I plan to call on Monday to see if I can get it fixed and will post back here. I still have yet to get the email they said they sent and it has been several hours. I am sorry you are having issues, too.


----------



## SBerry (Dec 5, 2015)

did you go to hhtp://aapc.blackboard.com ?


----------



## srobertscentraloto@sbcglobal.net (Dec 5, 2015)

I received access but then got booted out after 5 questions.  Very frustrating.  Has anyone gotten resolution to their problem?


----------



## bbcn01 (Dec 5, 2015)

I have the same problem, I purchased mine test on 12/1/2015 and have yet to receive an email with my password since then. During October and November I was studying to take my RHIT through AHIMA and wanted to take this after that time which is now. I too also place an email to the AAPC to see if this can be resolved in a timely manner. Looks like the system crashed again and there is no one there to fix it, and seems to be a continues problem.


----------



## jennysharplin1@yahoo.com (Dec 5, 2015)

*icd 10 test*

I was in it for about 30 minutes today, was going well and it crashed.
I am so frustrated this is the 2nd time I was all geared up to take it and it has failed.
 I don't know whether to use up my 2nd try or not. I will have to call them on Monday.

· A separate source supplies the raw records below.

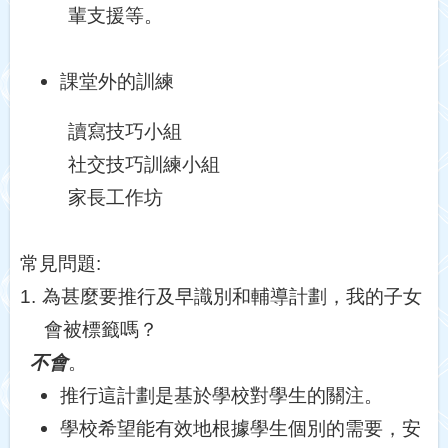
輩支援等。
課堂外的訓練
讀寫技巧小組
社交技巧訓練小組
家長工作坊
常見問題
:
1.
為甚麼要推行及早識別和輔導計劃，我的子女
會被標籤嗎？
不會
。
推行這計劃是基於學校對學生的關注。
學校希望能有效地根據學生個別的需要，安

I did take pictures with my phone of the screen as it was have problems, I will submit them if I have to.


As for the password it is your first name with the first initial capitalized.

P.S. I used Firefox like they suggested, I am now downloading Google chrome.


----------



## jennysharplin1@yahoo.com (Dec 5, 2015)

*password for ICD 10 test*

The username is: code. then your ID number, e.g. code.12345678
the password is your first name with the first letter capitalized.

Beware the system has crashed again.


----------



## Resendes2 (Dec 5, 2015)

On Chrome as suggested, 38 questions in and bumped out glad I found this and am not alone in my struggle

will they rest for those who were logged in? or do we have to call in and request a reset or is it just "tough noogies" use your other try ?

Also is the "calculated grade based on what we had saved  or based on answering remaining questions correctly ?


----------



## gmconoan (Dec 5, 2015)

*Trouble too, but made it through*

I had a few issues today too. Tried to take the assessment and got booted twice, the second time I only made it to question 6 and it took at least 2 to 3 minutes to save an answer. The first time I got though to someone on the Live Chat and she fixed it but the second time I sat on Chat hold forever. Finally went to a different computer used Chrome instead of Firefox and made it through. So happy to have that over with!


----------



## whiter (Dec 6, 2015)

The same thing is happening to me.  I tried their reset and it still won't recognized me.  I sent them an email and will call in the morning, but I drove 30 minutes on my last weekend to take the test and now this.  GRRRR!!!


----------



## talderman (Dec 6, 2015)

Still can not access the blackboard.  It is not recognizing the password even after multiple resets.  Any suggestions??  This is so frustrating.  Aapc if u are having this many issues maybe a weekend crew would help for those of us that need to take it on the weekend.


----------



## blue22.h20@gmail.com (Dec 6, 2015)

*Blackboard kicked me out of ICD-10 Test!!*

It sounds like this has happened to A LOT of people so I am not alone.
Yesterday morning while I was taking the IDC-10 test online and was working on question 61 and had been sitting here for 2 hours (so I still had an hour and a half left on my time limit) the Blackboard booted me out and said I failed because it scored me out of the whole 75 questions; and it said I was done with my first attempt! It showed I had gotten 50 out of 75 questions.  If it would have scored me at the 60 questions that I finished I would have passed.  This is unacceptable and AAPC needs to fix this issue and allow us all that this has happened to, retake it without charge and as if it was our first attempt. I shouldn't have to use my second attempt when I was passing the test on my first attempt and their Blackboard had technical issues and wouldn't let me finish.


----------



## JSmith.1 (Dec 6, 2015)

*Will load the test tomorrow morning I hope all goes well*

Hi,
Just hoping that all the issues are completed. I waited until the last minute
to take the test.
Joan


----------



## smckoy2004@msn.com (Dec 20, 2015)

*Heellpp!!*

Just took icd-10 assessment exam didn't pass and I am trying to retake it but I cannot get passed disclaimer page. I clicked the assessment link but will not open up. HELP!! any suggestions


----------



## Khmboo91 (Dec 22, 2015)

Hey smckoy2004@msn.com, Phone them and they will assist.  I had an issue, and they reset the entire exam, and it took only a click of a mouse on their behalf.  They are very helpful, and know how stressful this entire process can become.


----------